I am new to fishing /boating on lake erie and am wondering if anyone can help answer this for me. I just bought a lowrance elite 5 hdi and it came with the 50/200 transducer. Will this work for lake erie or should I get the 83/200 transducer. I've been told the 50/200 is for deeper water but should still work fine on lake erie. I feel I got a good deal on the unit ,$300 brand new in box so if I need the other transducer I don't mind spending another $100 on it. Thanks.


----------



## muzzy123 (Dec 1, 2015)

I have the Elite 5 hdi unit with the 50/200 transducer and it works fine on erie. I wouldn't worry about it.


----------



## redthirty (Sep 19, 2014)

I have the 83/200 skimmer .works great, wider cone angle than the 50/200. But like muzzy said should work fine.


----------



## bigwayned (Jul 7, 2015)

Thanks for the input, I can't wait til we can try it out.


----------



## Paul Mac (Sep 20, 2014)

bigwayned said:


> Thanks for the input, I can't wait til we can try it out.

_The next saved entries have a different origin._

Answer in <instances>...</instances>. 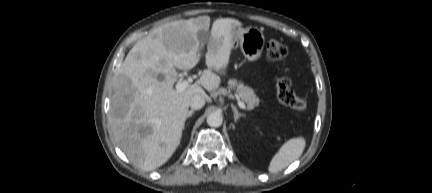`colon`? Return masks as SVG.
<instances>
[{"label":"colon","mask_w":432,"mask_h":193,"mask_svg":"<svg viewBox=\"0 0 432 193\" xmlns=\"http://www.w3.org/2000/svg\"><path fill=\"white\" fill-rule=\"evenodd\" d=\"M267 55L271 60L283 61L288 55L286 46L277 39H272L266 46ZM277 97L281 104L297 111H304L308 107V101L298 96L292 89L291 79L288 75H282L276 83Z\"/></svg>","instance_id":"obj_1"}]
</instances>
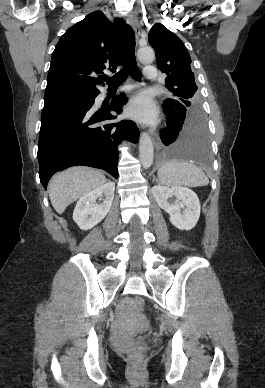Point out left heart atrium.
Masks as SVG:
<instances>
[{"label": "left heart atrium", "mask_w": 265, "mask_h": 388, "mask_svg": "<svg viewBox=\"0 0 265 388\" xmlns=\"http://www.w3.org/2000/svg\"><path fill=\"white\" fill-rule=\"evenodd\" d=\"M127 113L139 119L151 120L156 116L157 111L150 95L140 93L128 106Z\"/></svg>", "instance_id": "39dd6f15"}]
</instances>
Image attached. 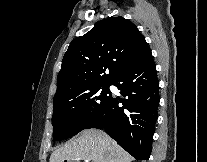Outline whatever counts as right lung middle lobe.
Wrapping results in <instances>:
<instances>
[{
  "label": "right lung middle lobe",
  "instance_id": "dd1d6c3e",
  "mask_svg": "<svg viewBox=\"0 0 207 162\" xmlns=\"http://www.w3.org/2000/svg\"><path fill=\"white\" fill-rule=\"evenodd\" d=\"M108 85L54 99L53 137L70 138L83 129L112 98Z\"/></svg>",
  "mask_w": 207,
  "mask_h": 162
}]
</instances>
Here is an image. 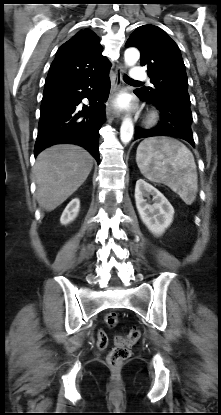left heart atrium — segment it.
Instances as JSON below:
<instances>
[{
    "instance_id": "39dd6f15",
    "label": "left heart atrium",
    "mask_w": 221,
    "mask_h": 415,
    "mask_svg": "<svg viewBox=\"0 0 221 415\" xmlns=\"http://www.w3.org/2000/svg\"><path fill=\"white\" fill-rule=\"evenodd\" d=\"M117 103H118V106L120 107H126L128 105V100L126 97H122L119 99Z\"/></svg>"
}]
</instances>
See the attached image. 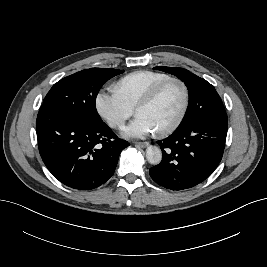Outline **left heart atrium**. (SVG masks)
<instances>
[{
  "mask_svg": "<svg viewBox=\"0 0 267 267\" xmlns=\"http://www.w3.org/2000/svg\"><path fill=\"white\" fill-rule=\"evenodd\" d=\"M156 131L153 123L144 115L137 117L123 130V134L132 138H144Z\"/></svg>",
  "mask_w": 267,
  "mask_h": 267,
  "instance_id": "39dd6f15",
  "label": "left heart atrium"
}]
</instances>
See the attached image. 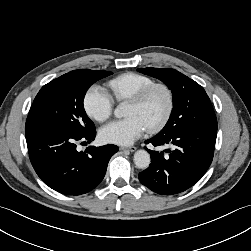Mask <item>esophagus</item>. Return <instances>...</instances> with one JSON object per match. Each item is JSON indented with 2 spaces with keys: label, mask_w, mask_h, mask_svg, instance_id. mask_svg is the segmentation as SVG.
<instances>
[{
  "label": "esophagus",
  "mask_w": 251,
  "mask_h": 251,
  "mask_svg": "<svg viewBox=\"0 0 251 251\" xmlns=\"http://www.w3.org/2000/svg\"><path fill=\"white\" fill-rule=\"evenodd\" d=\"M136 147L135 146H131V147H120L121 151H130V152H134L136 151Z\"/></svg>",
  "instance_id": "obj_1"
}]
</instances>
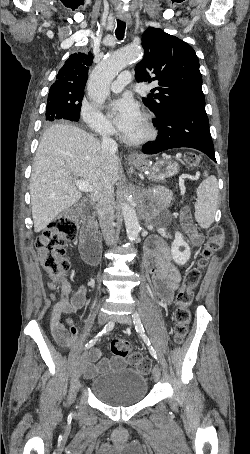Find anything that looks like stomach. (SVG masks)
<instances>
[{
  "mask_svg": "<svg viewBox=\"0 0 250 454\" xmlns=\"http://www.w3.org/2000/svg\"><path fill=\"white\" fill-rule=\"evenodd\" d=\"M130 163L138 170L148 172L150 178L154 180H163L178 173V164L169 158H162L152 164L149 159L140 156L137 159H131Z\"/></svg>",
  "mask_w": 250,
  "mask_h": 454,
  "instance_id": "0dacf381",
  "label": "stomach"
}]
</instances>
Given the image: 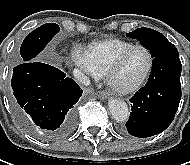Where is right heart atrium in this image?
<instances>
[{
    "mask_svg": "<svg viewBox=\"0 0 190 165\" xmlns=\"http://www.w3.org/2000/svg\"><path fill=\"white\" fill-rule=\"evenodd\" d=\"M72 58L75 66L78 67L86 75L94 79H98L100 77L94 70L86 50L77 47L73 51Z\"/></svg>",
    "mask_w": 190,
    "mask_h": 165,
    "instance_id": "obj_1",
    "label": "right heart atrium"
}]
</instances>
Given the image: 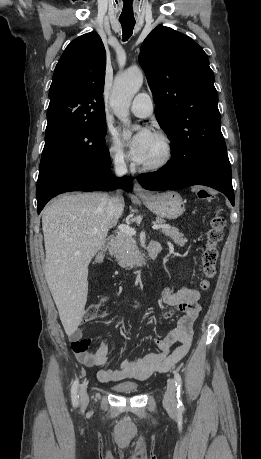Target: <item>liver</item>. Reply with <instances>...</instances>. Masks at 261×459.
<instances>
[{"label":"liver","instance_id":"1","mask_svg":"<svg viewBox=\"0 0 261 459\" xmlns=\"http://www.w3.org/2000/svg\"><path fill=\"white\" fill-rule=\"evenodd\" d=\"M109 199L105 193L65 194L43 211L45 278L68 336L84 314L89 263L118 220L110 215Z\"/></svg>","mask_w":261,"mask_h":459}]
</instances>
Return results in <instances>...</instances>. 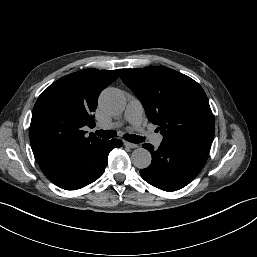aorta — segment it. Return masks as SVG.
I'll use <instances>...</instances> for the list:
<instances>
[{
	"instance_id": "obj_1",
	"label": "aorta",
	"mask_w": 257,
	"mask_h": 257,
	"mask_svg": "<svg viewBox=\"0 0 257 257\" xmlns=\"http://www.w3.org/2000/svg\"><path fill=\"white\" fill-rule=\"evenodd\" d=\"M101 108L111 115H117L124 111L126 98L122 91L115 88L105 89L99 98ZM151 154L144 148H137L131 154L133 165L139 169L147 168L151 164Z\"/></svg>"
}]
</instances>
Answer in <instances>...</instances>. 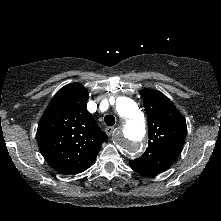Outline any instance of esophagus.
<instances>
[{
	"label": "esophagus",
	"mask_w": 221,
	"mask_h": 221,
	"mask_svg": "<svg viewBox=\"0 0 221 221\" xmlns=\"http://www.w3.org/2000/svg\"><path fill=\"white\" fill-rule=\"evenodd\" d=\"M114 130H115L114 127L109 126V127H107V128L105 129V132H106V134H107L108 136H111L112 133L114 132Z\"/></svg>",
	"instance_id": "obj_1"
}]
</instances>
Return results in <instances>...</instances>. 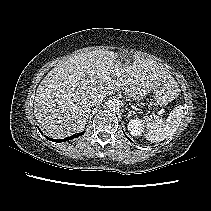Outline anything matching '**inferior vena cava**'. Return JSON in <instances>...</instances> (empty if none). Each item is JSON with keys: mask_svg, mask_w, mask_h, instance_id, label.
<instances>
[{"mask_svg": "<svg viewBox=\"0 0 211 211\" xmlns=\"http://www.w3.org/2000/svg\"><path fill=\"white\" fill-rule=\"evenodd\" d=\"M104 96L102 94L92 95L88 101L89 106H96L103 102Z\"/></svg>", "mask_w": 211, "mask_h": 211, "instance_id": "602c4592", "label": "inferior vena cava"}]
</instances>
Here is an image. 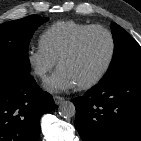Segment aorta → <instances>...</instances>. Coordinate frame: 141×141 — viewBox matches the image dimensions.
<instances>
[{
	"instance_id": "obj_1",
	"label": "aorta",
	"mask_w": 141,
	"mask_h": 141,
	"mask_svg": "<svg viewBox=\"0 0 141 141\" xmlns=\"http://www.w3.org/2000/svg\"><path fill=\"white\" fill-rule=\"evenodd\" d=\"M58 113L63 118H72L76 113L75 105L70 101H64L59 105Z\"/></svg>"
}]
</instances>
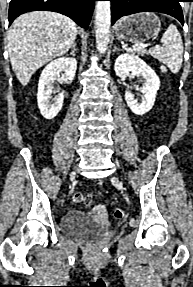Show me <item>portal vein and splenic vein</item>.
<instances>
[{"label":"portal vein and splenic vein","mask_w":193,"mask_h":287,"mask_svg":"<svg viewBox=\"0 0 193 287\" xmlns=\"http://www.w3.org/2000/svg\"><path fill=\"white\" fill-rule=\"evenodd\" d=\"M146 46H148V45H141V46H136V47H133V48H125V49L128 50V51H136L138 49H144Z\"/></svg>","instance_id":"18ae733b"}]
</instances>
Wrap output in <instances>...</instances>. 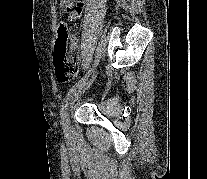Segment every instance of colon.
Segmentation results:
<instances>
[{"label":"colon","mask_w":207,"mask_h":179,"mask_svg":"<svg viewBox=\"0 0 207 179\" xmlns=\"http://www.w3.org/2000/svg\"><path fill=\"white\" fill-rule=\"evenodd\" d=\"M59 5L64 9L70 19L76 9L75 0H58ZM55 74L60 82H68L74 79L78 73L76 59L70 53L69 31L67 25L60 24L57 32L54 51Z\"/></svg>","instance_id":"1"}]
</instances>
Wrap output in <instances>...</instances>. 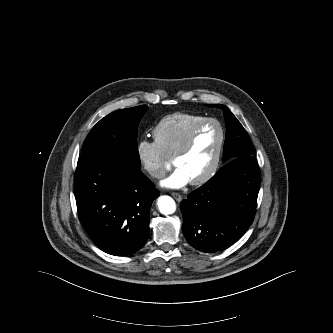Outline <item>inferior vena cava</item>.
Masks as SVG:
<instances>
[{"mask_svg": "<svg viewBox=\"0 0 333 333\" xmlns=\"http://www.w3.org/2000/svg\"><path fill=\"white\" fill-rule=\"evenodd\" d=\"M150 175L155 177V178L161 179V178L165 177V172L163 170H160V169L152 170V171H150Z\"/></svg>", "mask_w": 333, "mask_h": 333, "instance_id": "obj_1", "label": "inferior vena cava"}]
</instances>
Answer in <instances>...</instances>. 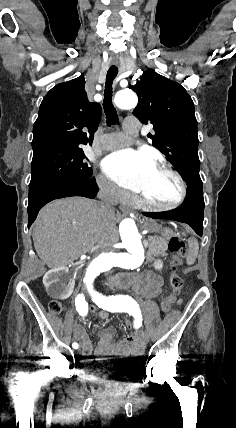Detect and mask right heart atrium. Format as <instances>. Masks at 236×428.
<instances>
[{
    "mask_svg": "<svg viewBox=\"0 0 236 428\" xmlns=\"http://www.w3.org/2000/svg\"><path fill=\"white\" fill-rule=\"evenodd\" d=\"M95 184L99 194L106 200H113V202L121 203L129 198V194L127 192L113 184L104 175H97L95 177Z\"/></svg>",
    "mask_w": 236,
    "mask_h": 428,
    "instance_id": "right-heart-atrium-1",
    "label": "right heart atrium"
}]
</instances>
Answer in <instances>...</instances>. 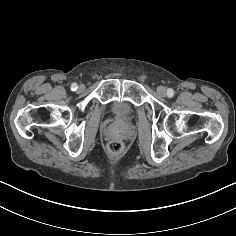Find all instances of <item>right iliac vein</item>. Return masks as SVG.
I'll list each match as a JSON object with an SVG mask.
<instances>
[{
    "label": "right iliac vein",
    "instance_id": "1",
    "mask_svg": "<svg viewBox=\"0 0 236 236\" xmlns=\"http://www.w3.org/2000/svg\"><path fill=\"white\" fill-rule=\"evenodd\" d=\"M79 89L81 90V89H82V86H80Z\"/></svg>",
    "mask_w": 236,
    "mask_h": 236
}]
</instances>
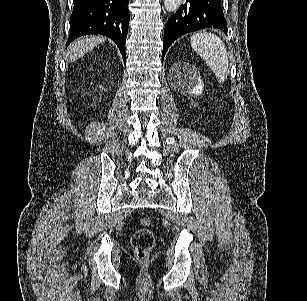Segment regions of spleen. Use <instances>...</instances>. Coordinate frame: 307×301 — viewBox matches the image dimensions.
Returning a JSON list of instances; mask_svg holds the SVG:
<instances>
[{
    "mask_svg": "<svg viewBox=\"0 0 307 301\" xmlns=\"http://www.w3.org/2000/svg\"><path fill=\"white\" fill-rule=\"evenodd\" d=\"M191 46L201 58L205 60L207 66L213 70L218 82L223 84L229 72V62L226 46L213 32H196L190 38Z\"/></svg>",
    "mask_w": 307,
    "mask_h": 301,
    "instance_id": "3e777b00",
    "label": "spleen"
}]
</instances>
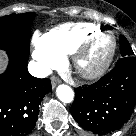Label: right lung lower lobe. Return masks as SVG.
<instances>
[{
  "label": "right lung lower lobe",
  "instance_id": "1",
  "mask_svg": "<svg viewBox=\"0 0 136 136\" xmlns=\"http://www.w3.org/2000/svg\"><path fill=\"white\" fill-rule=\"evenodd\" d=\"M7 54L9 65L0 75V136H26L37 121L42 98L52 90L51 82L28 73V53Z\"/></svg>",
  "mask_w": 136,
  "mask_h": 136
}]
</instances>
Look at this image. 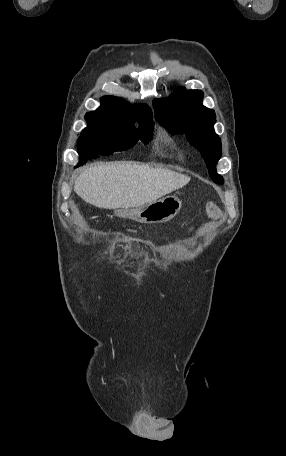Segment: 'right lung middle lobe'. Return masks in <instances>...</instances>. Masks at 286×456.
<instances>
[{
  "label": "right lung middle lobe",
  "instance_id": "obj_1",
  "mask_svg": "<svg viewBox=\"0 0 286 456\" xmlns=\"http://www.w3.org/2000/svg\"><path fill=\"white\" fill-rule=\"evenodd\" d=\"M85 119L89 126L81 132L77 141L79 163L76 167L99 155H111L131 148L139 139L144 143L152 139L153 120L137 121L140 127L135 129V120L109 114L90 112Z\"/></svg>",
  "mask_w": 286,
  "mask_h": 456
}]
</instances>
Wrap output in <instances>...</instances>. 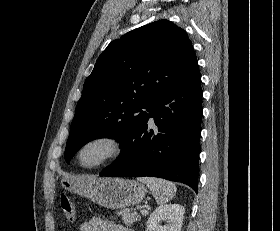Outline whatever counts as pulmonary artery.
Masks as SVG:
<instances>
[{"label":"pulmonary artery","instance_id":"obj_1","mask_svg":"<svg viewBox=\"0 0 280 231\" xmlns=\"http://www.w3.org/2000/svg\"><path fill=\"white\" fill-rule=\"evenodd\" d=\"M150 122H151V123L153 122V119H152V118H150Z\"/></svg>","mask_w":280,"mask_h":231}]
</instances>
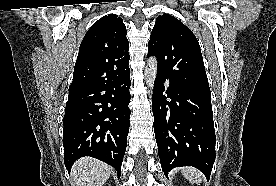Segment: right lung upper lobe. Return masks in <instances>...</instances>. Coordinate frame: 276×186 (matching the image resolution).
I'll return each instance as SVG.
<instances>
[{
	"label": "right lung upper lobe",
	"mask_w": 276,
	"mask_h": 186,
	"mask_svg": "<svg viewBox=\"0 0 276 186\" xmlns=\"http://www.w3.org/2000/svg\"><path fill=\"white\" fill-rule=\"evenodd\" d=\"M123 20L115 14L100 18L84 36L69 91L116 82L130 73L129 44Z\"/></svg>",
	"instance_id": "cb5924a9"
}]
</instances>
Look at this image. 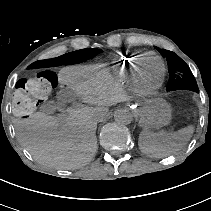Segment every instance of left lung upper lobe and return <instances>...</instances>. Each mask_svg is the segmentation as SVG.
<instances>
[{
    "label": "left lung upper lobe",
    "instance_id": "5c2ea615",
    "mask_svg": "<svg viewBox=\"0 0 211 211\" xmlns=\"http://www.w3.org/2000/svg\"><path fill=\"white\" fill-rule=\"evenodd\" d=\"M156 49L166 57L170 78L167 84V90L186 89L199 92L196 80L189 66L174 52L168 50Z\"/></svg>",
    "mask_w": 211,
    "mask_h": 211
}]
</instances>
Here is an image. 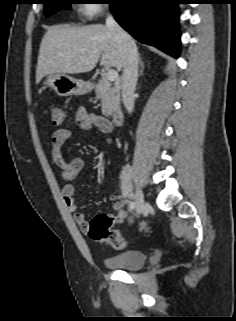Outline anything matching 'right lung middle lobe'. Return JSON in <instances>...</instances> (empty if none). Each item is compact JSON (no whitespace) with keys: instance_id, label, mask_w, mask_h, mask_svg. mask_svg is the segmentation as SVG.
Here are the masks:
<instances>
[{"instance_id":"dd1d6c3e","label":"right lung middle lobe","mask_w":236,"mask_h":321,"mask_svg":"<svg viewBox=\"0 0 236 321\" xmlns=\"http://www.w3.org/2000/svg\"><path fill=\"white\" fill-rule=\"evenodd\" d=\"M104 3L110 2V0H104ZM70 0H46L44 6V12L46 16H50L51 14L63 9L70 7Z\"/></svg>"}]
</instances>
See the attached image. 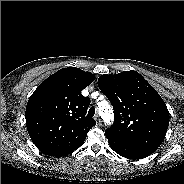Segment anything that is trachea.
I'll return each mask as SVG.
<instances>
[{
    "label": "trachea",
    "instance_id": "obj_1",
    "mask_svg": "<svg viewBox=\"0 0 184 184\" xmlns=\"http://www.w3.org/2000/svg\"><path fill=\"white\" fill-rule=\"evenodd\" d=\"M95 115V108L94 107H91L88 111V114L87 116L92 118L93 116Z\"/></svg>",
    "mask_w": 184,
    "mask_h": 184
}]
</instances>
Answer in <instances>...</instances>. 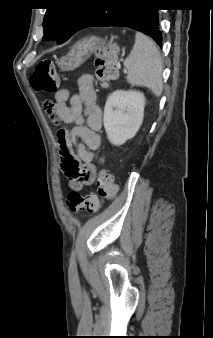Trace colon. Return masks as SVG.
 I'll return each mask as SVG.
<instances>
[{"mask_svg": "<svg viewBox=\"0 0 213 338\" xmlns=\"http://www.w3.org/2000/svg\"><path fill=\"white\" fill-rule=\"evenodd\" d=\"M118 57L119 49L116 44L110 43L98 48L94 66L95 76L101 83L107 84L115 77ZM29 80L33 90L38 93H53L59 87V78L54 64L50 60L40 61ZM60 153L62 158L64 157L61 167L67 177L74 176L77 171L82 169L80 161L73 157L69 148H61ZM96 188V193L87 195L71 191L67 196V205L70 211L73 213H97L100 209L101 201L113 198L117 192V184L113 176L104 170L99 173Z\"/></svg>", "mask_w": 213, "mask_h": 338, "instance_id": "colon-1", "label": "colon"}]
</instances>
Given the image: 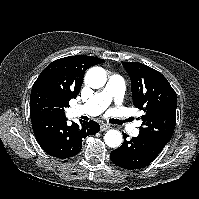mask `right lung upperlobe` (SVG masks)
I'll list each match as a JSON object with an SVG mask.
<instances>
[{"label": "right lung upper lobe", "instance_id": "cb5924a9", "mask_svg": "<svg viewBox=\"0 0 199 199\" xmlns=\"http://www.w3.org/2000/svg\"><path fill=\"white\" fill-rule=\"evenodd\" d=\"M100 58L77 55L57 59L50 63L35 81L30 100L39 93L53 95L59 103L60 113L55 116L64 117V107L80 92L85 71L97 64L104 63ZM31 116L37 115L31 112Z\"/></svg>", "mask_w": 199, "mask_h": 199}]
</instances>
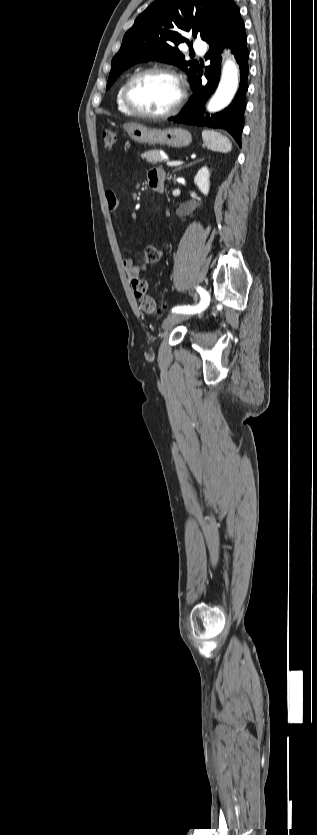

Sell the transducer, its worth more money. Get the 83/200 and go buy some beer and lures with the money you make! The 50 is $200, the 83 is $99


----------



## midoh39 (May 8, 2005)

I've also been looking into getting this unit for my parents boat up on Erie. Not to highjack the thread but I was looking on factoryoutlet.com and I'm just confused by the different mapping options for this unit. Does anyone have any info on this?


----------



## RStock521 (Jul 17, 2008)

My buddy got the 50/200 transducer and contacted Lowrance to exchange it for an 83/200. They gave him a promo code to buy the 83/200 for like $60. He's going to sell the 50/200 and make a decent profit. It's worth a try to give them a call.


----------